Friday, December 14, 2007

A little bit of seal meat.

December 14 …

The Norwegian explorer Roald Amundsen (1872-1928) won the unofficial race to the South Pole on this day in 1911, to the profound disappointment of Robert Falcon Scott – “Scott of the Antarctic” – who died on the return journey.

There was no celebratory feast at the Pole – it was a matter of raising the flag and the getting back to base as quickly as possible: Amundsen and his team simply “contented ourselves with a little piece of seal meat each, and it tasted well and did us good”.

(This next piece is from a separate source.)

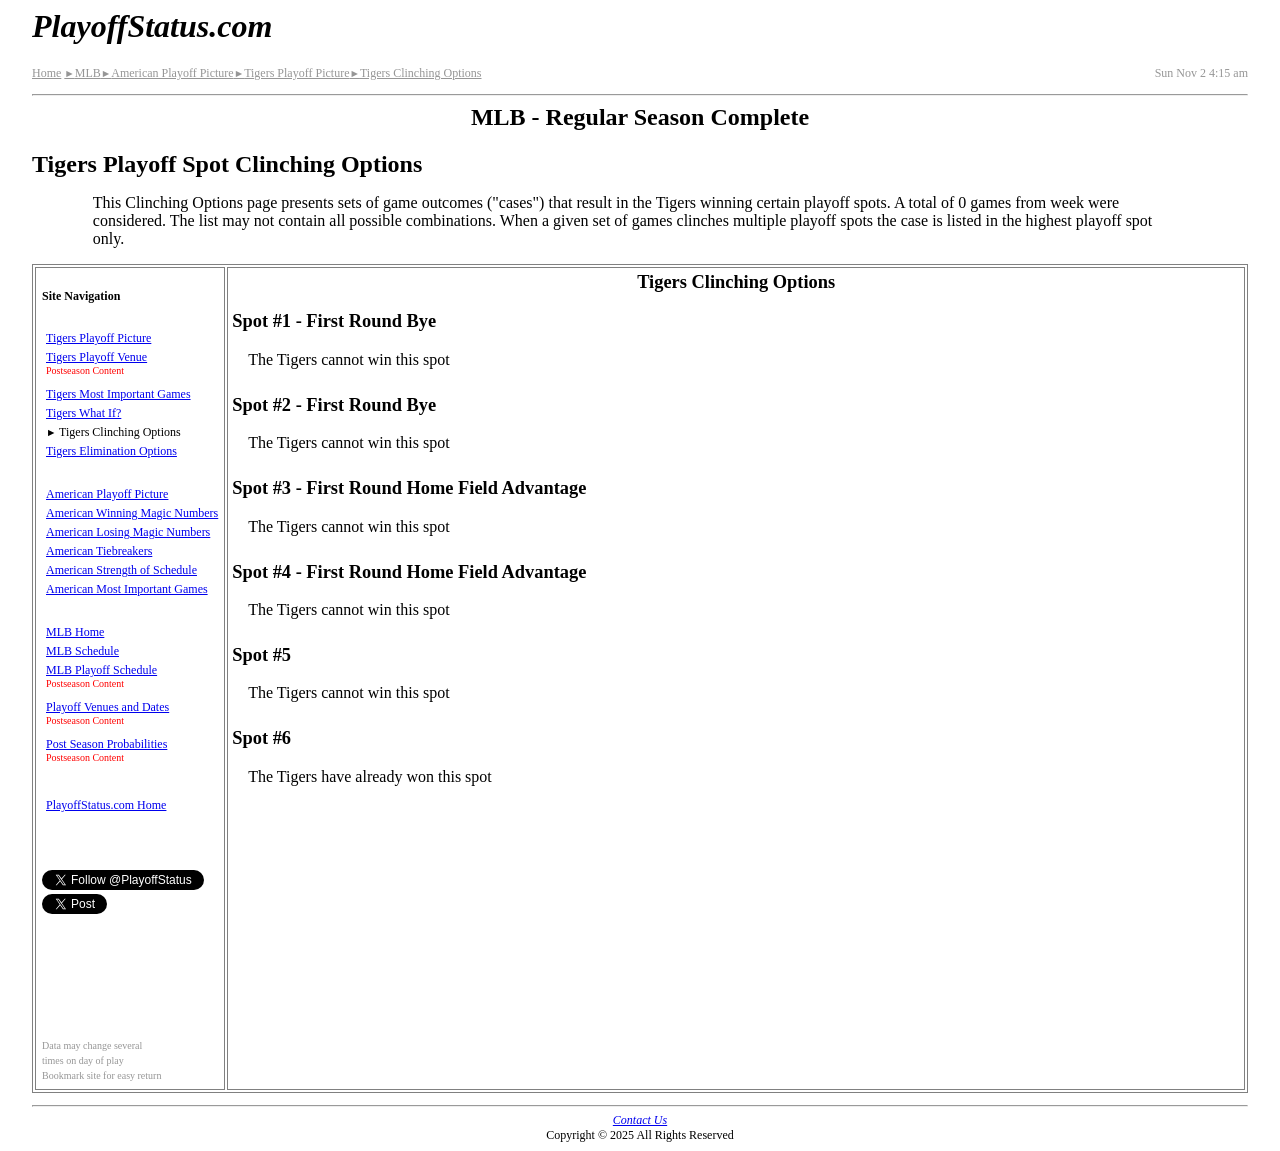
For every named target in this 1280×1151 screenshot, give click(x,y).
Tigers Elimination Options (111, 451)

Provisioning for polar expeditions in those times was based on the assumption that large amounts of fresh meat in the form of seals (and penguins, in the case of the South Pole), and that these would not simply be a nice change from canned and dried food but would form a significant part of the diet. For forays beyond the camp, the expedition sledges were provisioned with concentrated foods such as pemmican, milk powder, chocolate, and hard biscuits, but at the main base a great deal of attention was given to preparing interesting meals – for reasons of morale as well as nutrition. The men of Amundsen’s expedition were lucky in their cook. Adolf Lindstrom was apparently a cheery soul willing to rise early and prepare a breakfast of such things as hot buckwheat cakes and wholemeal bread which “slipped down with fabulous rapidity” with quantities of whortleberry jam. Fresh seal meat was universally preferred to canned meat, and Lindstrom came up with all manner of pies, puddings and pastries to serve along with canned fruit, butter, cheese – and more whortleberry jam.

Whortleberries of one species or another occur in many parts of the world (the cooler parts that is), and go by many different names. I knew them as bilberries as a child in Yorkshire, but you may know them as blueberries, blaeberries, whinberries – and perhaps other names. They certainly grow well in Norway, and it seems that vast amounts were preserved and taken on this expedition.

No doubt Lindstrom used whortleberries in many ways – I fancy he must at least have taken the idea of whortleberry sauce as served with venison and boar in his homeland, and used it to vary the interminable seal steak in Antarctica. Here is a good whortleberry breakfast idea, from the prolific nineteenth century American, Miss Juliet Corson. I’m not sure how they would taste if fried in seal oil.

Whortleberry Fried Cakes.
Sift a heaping teaspoonful of baking-powder and a saltspoonful of salt with two cupfuls of flour. Carefully pick over one quart of whortleberries. Beat three eggs for five minutes; stir into the beaten eggs two cupfuls of sugar and one pint of milk; then add the berries and the flour, mixing all the ingredients lightly and quickly. The mixture should form a stiff batter; if more flour is needed, add it. Fry the cakes by the tablespoonful in smoking-hot fat, as directed in the recipe for old-fashioned doughnuts; or fry them in a hot frying-pan, with just enough fat to prevent sticking to the pan. Use them buttered for tea or luncheon.
[Miss Corson's Practical American Cookery and Household Management. 1886]

Monday’s Story …

An epicure, defined.

Quotation for the Day …

I always plan dinner first thing in the morning. That's the only way I can get through the day, having a specific meal to look forward to at night. Alan King.

1 comment:

Tana Butler said...

My gracious, when I am able to devote the time to read one of your lovely posts, it's just like reading Mark Twain, or someone else with the gift of description.

Thank you for your gift to this world.